** Available data **
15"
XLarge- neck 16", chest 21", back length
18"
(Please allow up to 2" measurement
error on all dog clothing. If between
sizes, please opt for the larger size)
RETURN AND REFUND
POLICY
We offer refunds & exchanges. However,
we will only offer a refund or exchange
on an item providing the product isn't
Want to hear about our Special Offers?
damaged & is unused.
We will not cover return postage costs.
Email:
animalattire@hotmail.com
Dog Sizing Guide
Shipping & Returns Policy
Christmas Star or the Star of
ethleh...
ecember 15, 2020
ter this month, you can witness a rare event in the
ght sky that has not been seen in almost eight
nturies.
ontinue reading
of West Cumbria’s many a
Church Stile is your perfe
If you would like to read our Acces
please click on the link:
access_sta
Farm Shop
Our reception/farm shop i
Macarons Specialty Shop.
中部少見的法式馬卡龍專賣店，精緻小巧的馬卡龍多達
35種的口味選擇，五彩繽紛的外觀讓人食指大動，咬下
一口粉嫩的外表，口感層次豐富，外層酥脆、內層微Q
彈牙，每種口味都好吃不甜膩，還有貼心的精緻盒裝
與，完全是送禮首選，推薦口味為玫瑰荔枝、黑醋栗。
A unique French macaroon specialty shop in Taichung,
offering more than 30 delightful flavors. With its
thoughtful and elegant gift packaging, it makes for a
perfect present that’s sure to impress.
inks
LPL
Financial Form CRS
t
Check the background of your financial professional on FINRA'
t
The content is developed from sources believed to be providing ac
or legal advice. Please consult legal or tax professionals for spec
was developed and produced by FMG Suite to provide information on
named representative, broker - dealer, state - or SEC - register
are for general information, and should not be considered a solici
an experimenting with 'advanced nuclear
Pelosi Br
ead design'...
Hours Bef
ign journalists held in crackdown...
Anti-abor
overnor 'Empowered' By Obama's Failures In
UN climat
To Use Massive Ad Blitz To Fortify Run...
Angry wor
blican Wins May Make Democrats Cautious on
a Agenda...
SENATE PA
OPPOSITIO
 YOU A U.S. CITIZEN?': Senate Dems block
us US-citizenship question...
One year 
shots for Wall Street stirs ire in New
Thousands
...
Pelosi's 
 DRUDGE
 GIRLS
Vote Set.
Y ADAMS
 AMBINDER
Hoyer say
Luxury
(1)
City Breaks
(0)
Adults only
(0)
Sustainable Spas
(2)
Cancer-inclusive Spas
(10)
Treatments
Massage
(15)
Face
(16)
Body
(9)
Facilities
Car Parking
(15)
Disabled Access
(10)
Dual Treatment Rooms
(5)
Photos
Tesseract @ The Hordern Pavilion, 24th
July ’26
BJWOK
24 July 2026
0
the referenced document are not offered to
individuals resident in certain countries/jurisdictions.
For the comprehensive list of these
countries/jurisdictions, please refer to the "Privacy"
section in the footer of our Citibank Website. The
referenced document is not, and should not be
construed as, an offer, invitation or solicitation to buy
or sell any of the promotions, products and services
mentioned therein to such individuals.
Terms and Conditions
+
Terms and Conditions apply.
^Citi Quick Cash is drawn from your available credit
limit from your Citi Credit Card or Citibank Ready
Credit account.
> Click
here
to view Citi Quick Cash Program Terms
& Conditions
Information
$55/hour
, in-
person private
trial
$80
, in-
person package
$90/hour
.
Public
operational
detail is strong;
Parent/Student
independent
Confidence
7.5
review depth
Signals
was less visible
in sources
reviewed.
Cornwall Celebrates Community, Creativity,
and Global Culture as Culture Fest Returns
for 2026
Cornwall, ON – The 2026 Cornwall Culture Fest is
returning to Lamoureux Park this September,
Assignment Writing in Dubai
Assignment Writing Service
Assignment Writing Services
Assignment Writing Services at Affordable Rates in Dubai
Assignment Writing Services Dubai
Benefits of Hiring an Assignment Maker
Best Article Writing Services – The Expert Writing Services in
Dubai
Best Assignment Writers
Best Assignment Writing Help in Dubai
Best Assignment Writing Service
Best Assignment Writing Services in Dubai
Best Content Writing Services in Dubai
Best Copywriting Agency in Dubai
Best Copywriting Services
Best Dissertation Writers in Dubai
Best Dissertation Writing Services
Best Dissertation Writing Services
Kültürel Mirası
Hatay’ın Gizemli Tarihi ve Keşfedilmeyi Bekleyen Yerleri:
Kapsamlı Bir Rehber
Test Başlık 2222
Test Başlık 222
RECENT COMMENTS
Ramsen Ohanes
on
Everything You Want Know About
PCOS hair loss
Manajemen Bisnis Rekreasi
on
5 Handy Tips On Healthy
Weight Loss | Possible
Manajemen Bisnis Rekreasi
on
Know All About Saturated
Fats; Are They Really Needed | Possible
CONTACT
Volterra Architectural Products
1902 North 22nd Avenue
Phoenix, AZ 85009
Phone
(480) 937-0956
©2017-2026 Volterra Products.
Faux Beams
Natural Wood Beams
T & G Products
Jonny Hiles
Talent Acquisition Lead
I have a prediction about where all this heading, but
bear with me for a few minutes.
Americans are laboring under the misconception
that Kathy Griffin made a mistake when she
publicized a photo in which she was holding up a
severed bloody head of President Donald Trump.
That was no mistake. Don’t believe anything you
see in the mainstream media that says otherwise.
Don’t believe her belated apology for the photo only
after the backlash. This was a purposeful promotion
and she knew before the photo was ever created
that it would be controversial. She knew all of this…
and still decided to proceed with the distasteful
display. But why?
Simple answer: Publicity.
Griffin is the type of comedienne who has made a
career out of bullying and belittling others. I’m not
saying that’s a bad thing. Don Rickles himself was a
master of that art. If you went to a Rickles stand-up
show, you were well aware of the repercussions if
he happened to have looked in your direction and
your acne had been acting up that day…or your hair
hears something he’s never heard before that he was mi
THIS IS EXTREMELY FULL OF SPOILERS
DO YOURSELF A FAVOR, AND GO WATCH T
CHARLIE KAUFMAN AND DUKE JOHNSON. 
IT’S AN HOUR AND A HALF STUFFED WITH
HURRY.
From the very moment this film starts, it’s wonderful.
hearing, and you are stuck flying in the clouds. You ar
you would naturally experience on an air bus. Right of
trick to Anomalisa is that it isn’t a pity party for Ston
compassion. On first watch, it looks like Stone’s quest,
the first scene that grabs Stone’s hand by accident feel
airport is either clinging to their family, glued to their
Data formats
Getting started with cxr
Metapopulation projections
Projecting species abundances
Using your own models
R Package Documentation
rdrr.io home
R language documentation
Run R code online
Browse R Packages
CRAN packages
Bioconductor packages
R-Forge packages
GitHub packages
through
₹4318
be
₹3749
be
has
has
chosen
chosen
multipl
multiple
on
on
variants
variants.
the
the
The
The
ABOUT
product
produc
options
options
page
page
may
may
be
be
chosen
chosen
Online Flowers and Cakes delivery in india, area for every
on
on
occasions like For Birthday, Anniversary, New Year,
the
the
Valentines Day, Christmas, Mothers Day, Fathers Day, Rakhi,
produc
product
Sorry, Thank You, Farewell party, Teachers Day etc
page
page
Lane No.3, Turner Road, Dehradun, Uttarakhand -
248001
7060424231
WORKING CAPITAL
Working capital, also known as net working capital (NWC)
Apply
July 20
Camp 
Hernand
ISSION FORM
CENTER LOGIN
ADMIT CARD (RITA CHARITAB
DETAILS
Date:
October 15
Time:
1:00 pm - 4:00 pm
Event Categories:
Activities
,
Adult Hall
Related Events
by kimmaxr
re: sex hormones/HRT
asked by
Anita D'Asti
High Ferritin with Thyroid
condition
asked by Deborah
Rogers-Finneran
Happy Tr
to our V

** Problem **
The records above should be restated word for word in their entirety.

** Reply **
15"
XLarge- neck 16", chest 21", back length
18"
(Please allow up to 2" measurement
error on all dog clothing. If between
sizes, please opt for the larger size)
RETURN AND REFUND
POLICY
We offer refunds & exchanges. However,
we will only offer a refund or exchange
on an item providing the product isn't
Want to hear about our Special Offers?
damaged & is unused.
We will not cover return postage costs.
Email:
animalattire@hotmail.com
Dog Sizing Guide
Shipping & Returns Policy
Christmas Star or the Star of
ethleh...
ecember 15, 2020
ter this month, you can witness a rare event in the
ght sky that has not been seen in almost eight
nturies.
ontinue reading
of West Cumbria’s many a
Church Stile is your perfe
If you would like to read our Acces
please click on the link:
access_sta
Farm Shop
Our reception/farm shop i
Macarons Specialty Shop.
中部少見的法式馬卡龍專賣店，精緻小巧的馬卡龍多達
35種的口味選擇，五彩繽紛的外觀讓人食指大動，咬下
一口粉嫩的外表，口感層次豐富，外層酥脆、內層微Q
彈牙，每種口味都好吃不甜膩，還有貼心的精緻盒裝
與，完全是送禮首選，推薦口味為玫瑰荔枝、黑醋栗。
A unique French macaroon specialty shop in Taichung,
offering more than 30 delightful flavors. With its
thoughtful and elegant gift packaging, it makes for a
perfect present that’s sure to impress.
inks
LPL
Financial Form CRS
t
Check the background of your financial professional on FINRA'
t
The content is developed from sources believed to be providing ac
or legal advice. Please consult legal or tax professionals for spec
was developed and produced by FMG Suite to provide information on
named representative, broker - dealer, state - or SEC - register
are for general information, and should not be considered a solici
an experimenting with 'advanced nuclear
Pelosi Br
ead design'...
Hours Bef
ign journalists held in crackdown...
Anti-abor
overnor 'Empowered' By Obama's Failures In
UN climat
To Use Massive Ad Blitz To Fortify Run...
Angry wor
blican Wins May Make Democrats Cautious on
a Agenda...
SENATE PA
OPPOSITIO
 YOU A U.S. CITIZEN?': Senate Dems block
us US-citizenship question...
One year 
shots for Wall Street stirs ire in New
Thousands
...
Pelosi's 
 DRUDGE
 GIRLS
Vote Set.
Y ADAMS
 AMBINDER
Hoyer say
Luxury
(1)
City Breaks
(0)
Adults only
(0)
Sustainable Spas
(2)
Cancer-inclusive Spas
(10)
Treatments
Massage
(15)
Face
(16)
Body
(9)
Facilities
Car Parking
(15)
Disabled Access
(10)
Dual Treatment Rooms
(5)
Photos
Tesseract @ The Hordern Pavilion, 24th
July ’26
BJWOK
24 July 2026
0
the referenced document are not offered to
individuals resident in certain countries/jurisdictions.
For the comprehensive list of these
countries/jurisdictions, please refer to the "Privacy"
section in the footer of our Citibank Website. The
referenced document is not, and should not be
construed as, an offer, invitation or solicitation to buy
or sell any of the promotions, products and services
mentioned therein to such individuals.
Terms and Conditions
+
Terms and Conditions apply.
^Citi Quick Cash is drawn from your available credit
limit from your Citi Credit Card or Citibank Ready
Credit account.
> Click
here
to view Citi Quick Cash Program Terms
& Conditions
Information
$55/hour
, in-
person private
trial
$80
, in-
person package
$90/hour
.
Public
operational
detail is strong;
Parent/Student
independent
Confidence
7.5
review depth
Signals
was less visible
in sources
reviewed.
Cornwall Celebrates Community, Creativity,
and Global Culture as Culture Fest Returns
for 2026
Cornwall, ON – The 2026 Cornwall Culture Fest is
returning to Lamoureux Park this September,
Assignment Writing in Dubai
Assignment Writing Service
Assignment Writing Services
Assignment Writing Services at Affordable Rates in Dubai
Assignment Writing Services Dubai
Benefits of Hiring an Assignment Maker
Best Article Writing Services – The Expert Writing Services in
Dubai
Best Assignment Writers
Best Assignment Writing Help in Dubai
Best Assignment Writing Service
Best Assignment Writing Services in Dubai
Best Content Writing Services in Dubai
Best Copywriting Agency in Dubai
Best Copywriting Services
Best Dissertation Writers in Dubai
Best Dissertation Writing Services
Best Dissertation Writing Services
Kültürel Mirası
Hatay’ın Gizemli Tarihi ve Keşfedilmeyi Bekleyen Yerleri:
Kapsamlı Bir Rehber
Test Başlık 2222
Test Başlık 222
RECENT COMMENTS
Ramsen Ohanes
on
Everything You Want Know About
PCOS hair loss
Manajemen Bisnis Rekreasi
on
5 Handy Tips On Healthy
Weight Loss | Possible
Manajemen Bisnis Rekreasi
on
Know All About Saturated
Fats; Are They Really Needed | Possible
CONTACT
Volterra Architectural Products
1902 North 22nd Avenue
Phoenix, AZ 85009
Phone
(480) 937-0956
©2017-2026 Volterra Products.
Faux Beams
Natural Wood Beams
T & G Products
Jonny Hiles
Talent Acquisition Lead
I have a prediction about where all this heading, but
bear with me for a few minutes.
Americans are laboring under the misconception
that Kathy Griffin made a mistake when she
publicized a photo in which she was holding up a
severed bloody head of President Donald Trump.
That was no mistake. Don’t believe anything you
see in the mainstream media that says otherwise.
Don’t believe her belated apology for the photo only
after the backlash. This was a purposeful promotion
and she knew before the photo was ever created
that it would be controversial. She knew all of this…
and still decided to proceed with the distasteful
display. But why?
Simple answer: Publicity.
Griffin is the type of comedienne who has made a
career out of bullying and belittling others. I’m not
saying that’s a bad thing. Don Rickles himself was a
master of that art. If you went to a Rickles stand-up
show, you were well aware of the repercussions if
he happened to have looked in your direction and
your acne had been acting up that day…or your hair
hears something he’s never heard before that he was mi
THIS IS EXTREMELY FULL OF SPOILERS
DO YOURSELF A FAVOR, AND GO WATCH T
CHARLIE KAUFMAN AND DUKE JOHNSON. 
IT’S AN HOUR AND A HALF STUFFED WITH
HURRY.
From the very moment this film starts, it’s wonderful.
hearing, and you are stuck flying in the clouds. You ar
you would naturally experience on an air bus. Right of
trick to Anomalisa is that it isn’t a pity party for Ston
compassion. On first watch, it looks like Stone’s quest,
the first scene that grabs Stone’s hand by accident feel
airport is either clinging to their family, glued to their
Data formats
Getting started with cxr
Metapopulation projections
Projecting species abundances
Using your own models
R Package Documentation
rdrr.io home
R language documentation
Run R code online
Browse R Packages
CRAN packages
Bioconductor packages
R-Forge packages
GitHub packages
through
₹4318
be
₹3749
be
has
has
chosen
chosen
multipl
multiple
on
on
variants
variants.
the
the
The
The
ABOUT
product
produc
options
options
page
page
may
may
be
be
chosen
chosen
Online Flowers and Cakes delivery in india, area for every
on
on
occasions like For Birthday, Anniversary, New Year,
the
the
Valentines Day, Christmas, Mothers Day, Fathers Day, Rakhi,
produc
product
Sorry, Thank You, Farewell party, Teachers Day etc
page
page
Lane No.3, Turner Road, Dehradun, Uttarakhand -
248001
7060424231
WORKING CAPITAL
Working capital, also known as net working capital (NWC)
Apply
July 20
Camp 
Hernand
ISSION FORM
CENTER LOGIN
ADMIT CARD (RITA CHARITAB
DETAILS
Date:
October 15
Time:
1:00 pm - 4:00 pm
Event Categories:
Activities
,
Adult Hall
Related Events
by kimmaxr
re: sex hormones/HRT
asked by
Anita D'Asti
High Ferritin with Thyroid
condition
asked by Deborah
Rogers-Finneran
Happy Tr
to our V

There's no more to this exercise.